なお、第2および第3の養殖かごのいずれにおいても、外囲2の網材および網棚2の網材32は目合いが同一であってもよく、異なっていてもよい。
使用する糸の材質としては、例えば、ポリアミド、ポリエステル、ポリエチレン、ポリプロピレン、アクリル樹脂、などが使用可能である。

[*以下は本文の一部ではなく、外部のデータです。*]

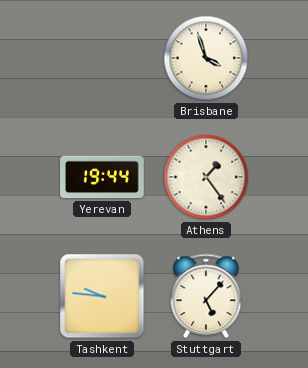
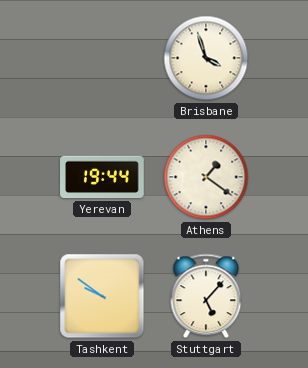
Athens: 1:24 -> 1:21
Tashkent: 9:46 -> 9:51
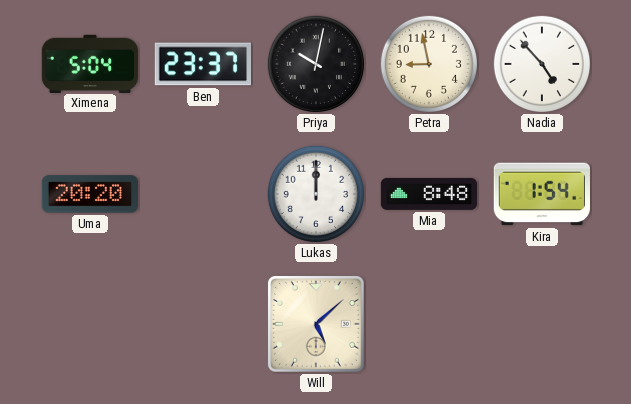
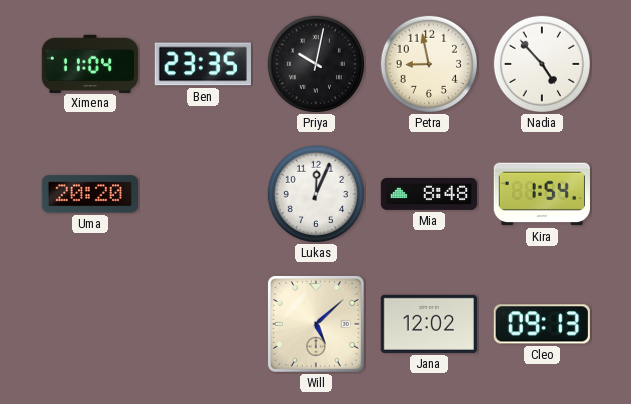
Ximena: 5:04 -> 11:04
Ben: 23:37 -> 23:35
Lukas: 12:00 -> 12:04
Jana: none -> 12:02
Cleo: none -> 09:13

なお、仮分散にする第1の養殖かごは、目合いや開口率を除けば、第2および第3の養殖かごと同様の構成であってもよく、また蛙又網とラッセル編み地のいずれであってもよい。
2 外囲
3 網棚
31 外枠
32 網材
4 吊りロープ
5 収容室
6 補強枠
7,7´ 投入・排出口
8,8´ 口縫い糸
9 連結糸
21、21´ 隣接する網材
91 開口部
92 綴じ部
Claims (3)
- 採苗器から採取した稚貝を選別し、第1の養殖かごに収容し、海中に垂下させて育成する工程と、
前記第1の養殖かごから前記稚貝を取り出し、選別後、網目の一辺の長さが4.5〜12mmである網材からなる第2の養殖かごに収容し、海中に垂下させて育成する工程と、
成長した前記稚貝を前記第2の養殖かごから取り出し、網目の一辺の長さが15〜30mmである網材からなる第3の養殖かごに収容し、海中に垂下させて育成する工程と、を含み、
少なくとも前記第2の養殖かごおよび第3の養殖かごは、垂直方向に複数段の収容室を有し、各収容室の側面に貝類の投入・排出口が設けられており、
前記投入・排出口の下部は、互いに隣接する網材同士が口縫い糸で観音開き式に開閉可能に塞がれており、上部は、互いに隣接する網材同士が口縫い糸で塞がれていない開口部を有し、この開口部は、一つの前記収容室あたり前記網材の前記垂直方向における全長に対して20〜50%であり、
前記口縫い糸は、貝類の排出時に、前記投入・排出口の下部から引き抜いて、前記投入・排出口を観音開きで開くと共に、
前記第2の養殖かごの投入・排出口は、開いた状態で、第2の養殖かごの周長に対して2〜15%の開口率を有しており、前記第3の養殖かごの投入・排出口は、開いた状態で、第3の養殖かごの周長に対して4〜30%の開口率を有しており、(前記第3の養殖かごの開口率)−(前記第2の養殖かごの開口率)=2〜15%であることを特徴とする貝類の養殖方法。 - 前記第2の養殖かごとして使用される養殖かごであって、
筒体である網状の外囲と、
この外囲内に軸方向に沿って所定の間隔で配置され、外枠とこの外枠で囲まれた面内に張り渡した網材とを含み、複数段の前記収容室を形成した複数段の網棚と、
前記外枠の複数箇所に連結された複数本の吊りロープと、を備え、
前記網材は網目の一辺の長さが4.5〜12mmであり、
前記外囲には貝類の投入・排出口が設けられており、この投入・排出口の下部は、互いに隣接する網材同士が口縫い糸で観音開き式に開閉可能に塞がれており、上部は、互いに隣接する網材同士が口縫い糸で塞がれていない開口部を有し、この開口部は、一つの前記収容室あたり前記網材の前記軸方向における全長に対して20〜50%であり、
前記口縫い糸は、前記投入・排出口を観音開きで開けるように、前記投入・排出口の下部から引き抜き可能に構成されており、
前記投入・排出口は、開いた状態で、第2の養殖かごの周長に対して2〜15%の開口率を有している、請求項1に記載の養殖方法に使用する観音開き式の養殖かご。 - 前記第3の養殖かごとして使用される養殖かごであって、
筒体である網状の外囲と、
この外囲内に軸方向に沿って所定の間隔で配置され、外枠とこの外枠で囲まれた面内に張り渡した網材とを含み、複数段の前記収容室を形成した複数段の網棚と、
前記外枠の複数箇所に連結された複数本の吊りロープと、を備え、
前記網材は網目の一辺の長さが15〜30mmであり、
前記外囲には貝類の投入・排出口が設けられており、この投入・排出口の下部は、互いに隣接する網材同士が口縫い糸で観音開き式に開閉可能に塞がれており、上部は、互いに隣接する網材同士が口縫い糸で塞がれていない開口部を有し、この開口部は、一つの前記収容室あたり前記網材の前記軸方向における全長に対して20〜50%であり、
前記口縫い糸は、前記投入・排出口を観音開きで開けるように、前記投入・排出口の下部から引き抜き可能に構成されており、
前記投入・排出口は、開いた状態で、第3の養殖かごの周長に対して4〜30%の開口率を有している、請求項1に記載の養殖方法に使用する観音開き式の養殖かご。